PROBLEM
The response must be made up of the lines in the entries below that contain "Devis".

STORED DATA
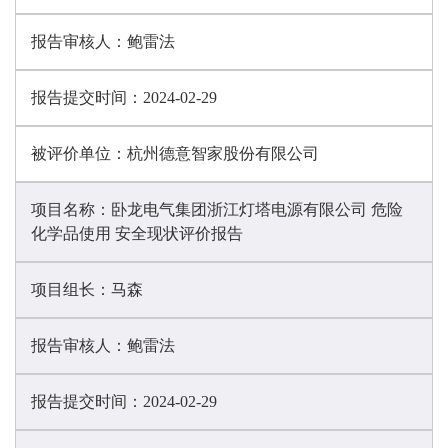
报告审核人：
鲍雷法
报告提交时间：
2024-02-29
被评价单位：
杭州德意智家股份有限公司
项目名称：
卧龙电气集团浙江灯塔电源有限公司 危险
化学品使用 安全现状评价报告
项目组长：
马森
报告审核人：
鲍雷法
报告提交时间：
2024-02-29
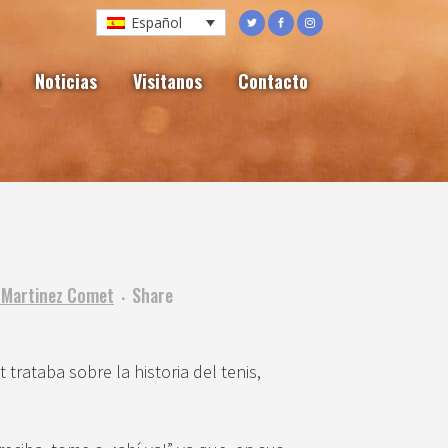
Español
Noticias
Visitanos
Contacto
s Martinez Comet
Share
trataba sobre la historia del tenis,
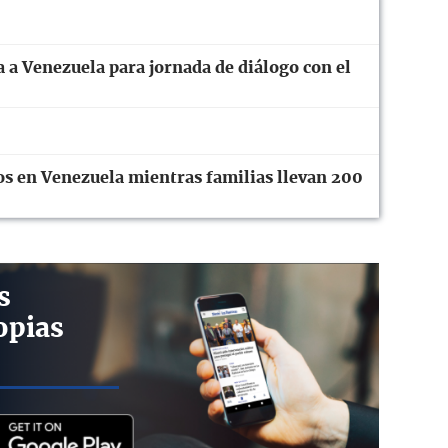
 a Venezuela para jornada de diálogo con el
os en Venezuela mientras familias llevan 200
s
opias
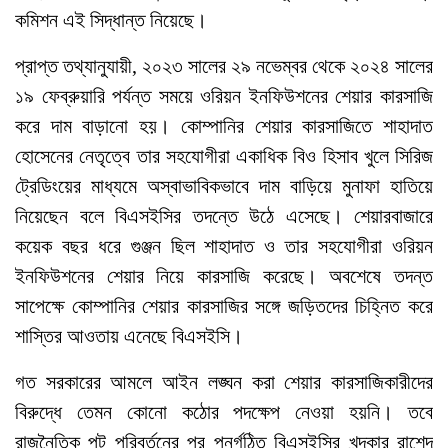
কমিশন এই সিদ্ধান্ত নিয়েছে।
প্রাপ্ত তথ্যানুযায়ী, ২০২৩ সালের ২৯ নভেম্বর থেকে ২০২৪ সালের
১৯ ফেব্রুয়ারি পর্যন্ত সময়ে ওরিয়ন ইনফিউশনের শেয়ার কারসাজি
করে দাম বাড়ানো হয়। কোম্পানির শেয়ার কারসাজিতে শাহাদাত
হোসেনের নেতৃত্বে তার সহযোগীরা একাধিক বিও হিসাব খুলে সিরিজ
ট্রেডিংয়ের মাধ্যমে অস্বাভাবিকভাবে দাম বাড়িয়ে মুনাফা হাতিয়ে
নিয়েছেন বলে বিএসইসির তদন্তে উঠে এসেছে। শেয়ারবাজারে
কয়েক বছর ধরে গুঞ্জন ছিল শাহাদাত ও তার সহযোগীরা ওরিয়ন
ইনফিউশনের শেয়ার নিয়ে কারসাজি করেছে। অবশেষে তদন্ত
সাপেক্ষে কোম্পানির শেয়ার কারসাজির সঙ্গে জড়িতদের চিহ্নিত করে
শাস্তির আওতায় এনেছে বিএসইসি।
গত সরকারের আমলে আইন লঙ্ঘন করা শেয়ার কারসাজিকারীদের
বিরুদ্ধে তেমন কোনো কঠোর পদক্ষেপ নেওয়া হয়নি। তবে
রাজনৈতিক পট পরিবর্তনের পর পুনর্গঠিত বিএসইসির খন্দকার রাশেদ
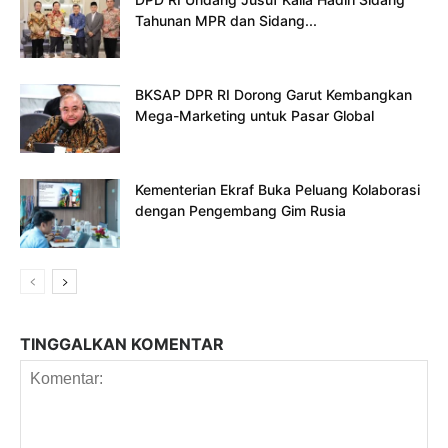
Tahunan MPR dan Sidang...
BKSAP DPR RI Dorong Garut Kembangkan
Mega-Marketing untuk Pasar Global
Kementerian Ekraf Buka Peluang Kolaborasi
dengan Pengembang Gim Rusia
TINGGALKAN KOMENTAR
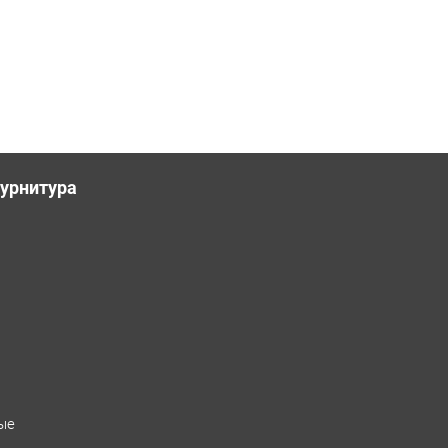
урнитура
ые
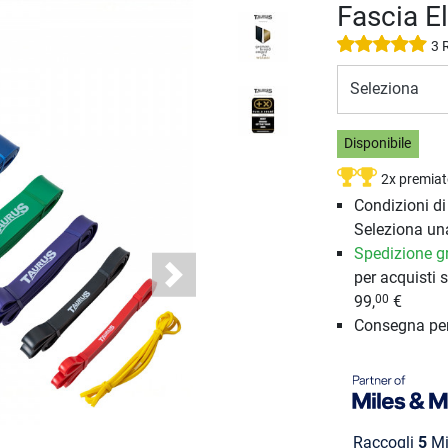
Fascia E
3 
Seleziona
Disponibile
2x premiat
Condizioni d
Seleziona un
Spedizione gr
per acquisti s
Next
99,
€
00
Consegna pe
Raccogli
5
Mi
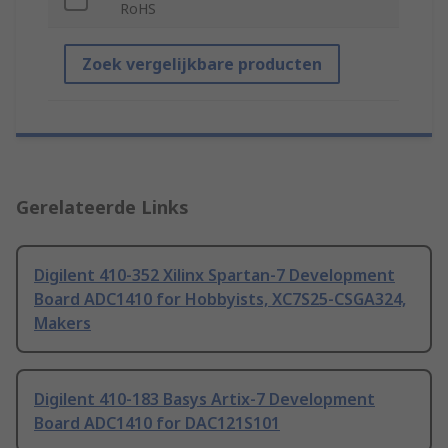
RoHS
Zoek vergelijkbare producten
Gerelateerde Links
Digilent 410-352 Xilinx Spartan-7 Development
Board ADC1410 for Hobbyists, XC7S25-CSGA324,
Makers
Digilent 410-183 Basys Artix-7 Development
Board ADC1410 for DAC121S101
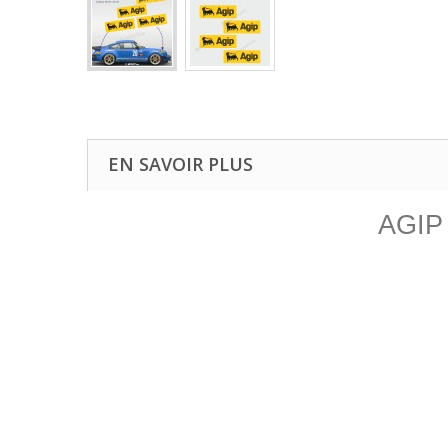
EN SAVOIR PLUS
AGIP 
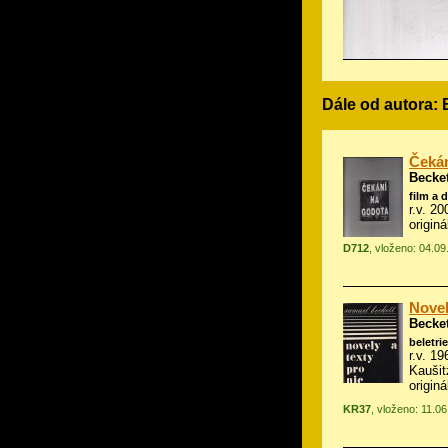
Dále od autora:
Čeká
Becke
film a 
r.v. 2
origin
D712
, vloženo: 04.0
Novel
Becke
beletrie
r.v. 1
Kaušit
origin
KR37
, vloženo: 11.0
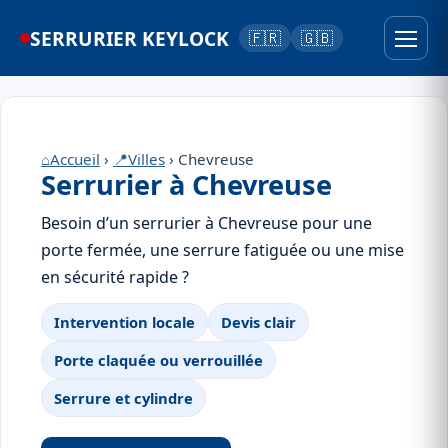
SERRURIER KEYLOCK
🇫🇷
🇬🇧
⌂
Accueil
›
📍
Villes
› Chevreuse
Serrurier à Chevreuse
Besoin d’un serrurier à Chevreuse pour une
porte fermée, une serrure fatiguée ou une mise
en sécurité rapide ?
Intervention locale
Devis clair
Porte claquée ou verrouillée
Serrure et cylindre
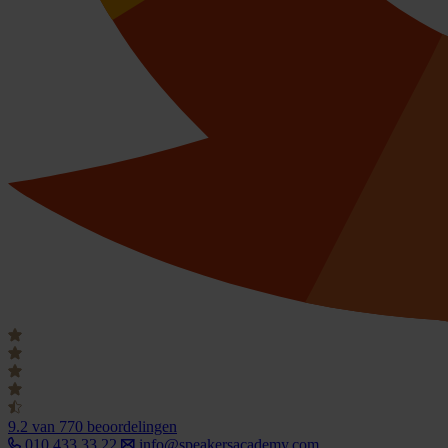
9.2
van 770 beoordelingen
010 433 33 22
info@speakersacademy.com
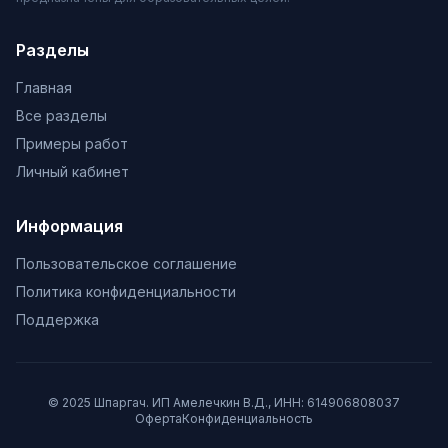
Разделы
Главная
Все разделы
Примеры работ
Личный кабинет
Информация
Пользовательское соглашение
Политика конфиденциальности
Поддержка
© 2025 Шпаргач. ИП Амелечкин В.Д., ИНН: 614906808037
Оферта
Конфиденциальность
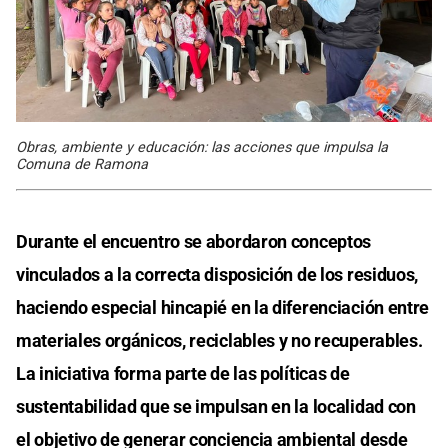
Obras, ambiente y educación: las acciones que impulsa la
Comuna de Ramona
Durante el encuentro se abordaron conceptos
vinculados a la correcta disposición de los residuos,
haciendo especial hincapié en la diferenciación entre
materiales orgánicos, reciclables y no recuperables.
La iniciativa forma parte de las políticas de
sustentabilidad que se impulsan en la localidad con
el objetivo de generar conciencia ambiental desde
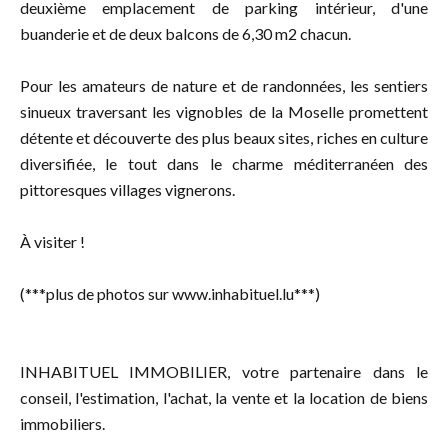
deuxième emplacement de parking intérieur, d'une
buanderie et de deux balcons de 6,30 m2 chacun.
Pour les amateurs de nature et de randonnées, les sentiers
sinueux traversant les vignobles de la Moselle promettent
détente et découverte des plus beaux sites, riches en culture
diversifiée, le tout dans le charme méditerranéen des
pittoresques villages vignerons.
À visiter !
(***plus de photos sur www.inhabituel.lu***)
INHABITUEL IMMOBILIER, votre partenaire dans le
conseil, l'estimation, l'achat, la vente et la location de biens
immobiliers.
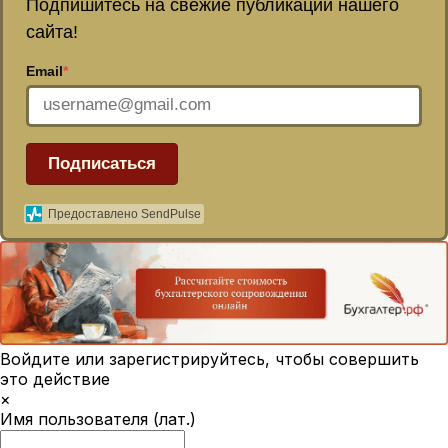
Подпишитесь на свежие публикации нашего
сайта!
Email
*
Подписаться
Предоставлено SendPulse
Войдите или зарегистрируйтесь, чтобы совершить
это действие
×
Имя пользователя (лат.)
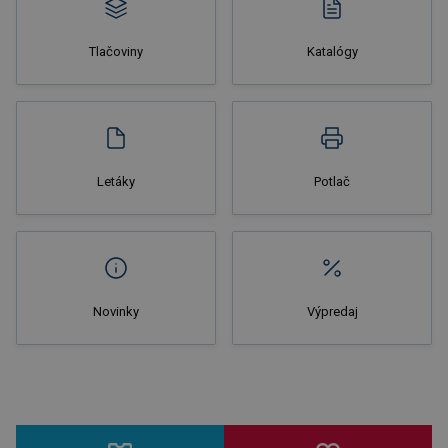
Tlačoviny
Katalógy
Nakupovať
Letáky
Potlač
Novinky
Výpredaj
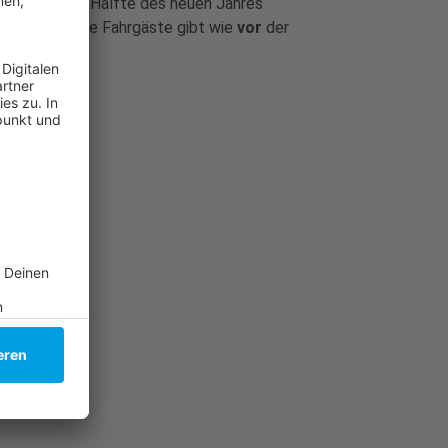
in der ersten Hälfte des neuen Jahres
wieder soviele Fahrgäste gibt wie
vor
der
n:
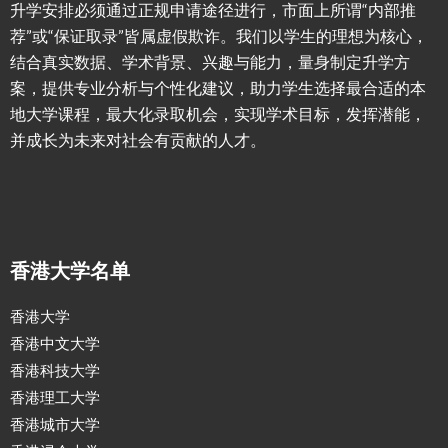
升学安排必须通过正规申请途径进行，市面上所谓“内部推
荐”或“保证取录”皆属虚假欺诈。我们以学生的理想为核心，
结合真实数据、学术背景、兴趣与能力，量身制定升学方
案，提供专业分析与个性化建议，助力学生选择最合适的本
地大学课程，最大化录取机会，实现学术目标，发挥潜能，
并成长为未来对社会有贡献的人才。
香港大学名单
香港大学
香港中文大学
香港科技大学
香港理工大学
香港城市大学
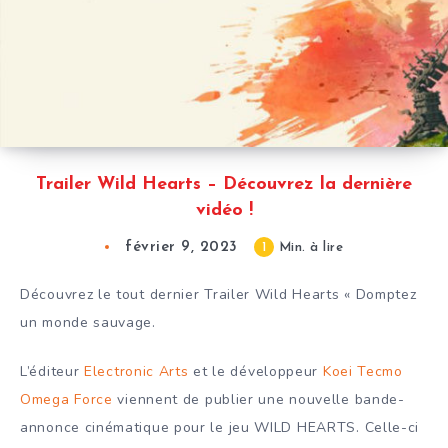
Trailer Wild Hearts – Découvrez la dernière
vidéo !
février 9, 2023
1
Min. à lire
Découvrez le tout dernier Trailer Wild Hearts « Domptez
un monde sauvage.
L’éditeur
Electronic Arts
et le développeur
Koei Tecmo
Omega Force
viennent de publier une nouvelle bande-
annonce cinématique pour le jeu WILD HEARTS. Celle-ci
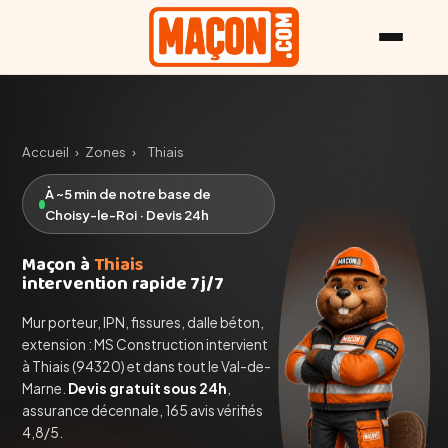
Accueil
›
Zones
›
Thiais
À ~5 min de notre base de
Choisy-le-Roi · Devis 24h
Maçon à
Thiais
intervention rapide 7j/7
Mur porteur, IPN, fissures, dalle béton,
extension : MS Construction intervient
à Thiais (94320) et dans tout le Val-de-
Marne.
Devis gratuit sous 24h
,
assurance décennale, 165 avis vérifiés
4,8/5.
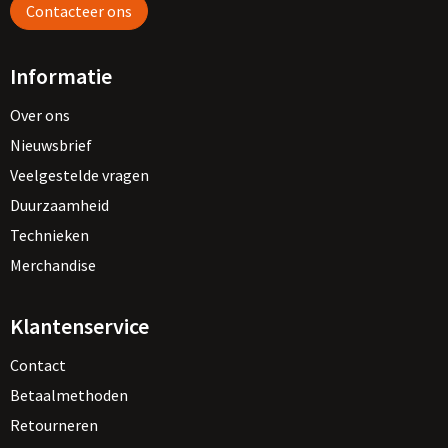
Contacteer ons
Informatie
Over ons
Nieuwsbrief
Veelgestelde vragen
Duurzaamheid
Technieken
Merchandise
Klantenservice
Contact
Betaalmethoden
Retourneren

RESPONSE BOX
Devis clair
Choisy-le-Roi · Devis 24h
Devis gratuit sous 24h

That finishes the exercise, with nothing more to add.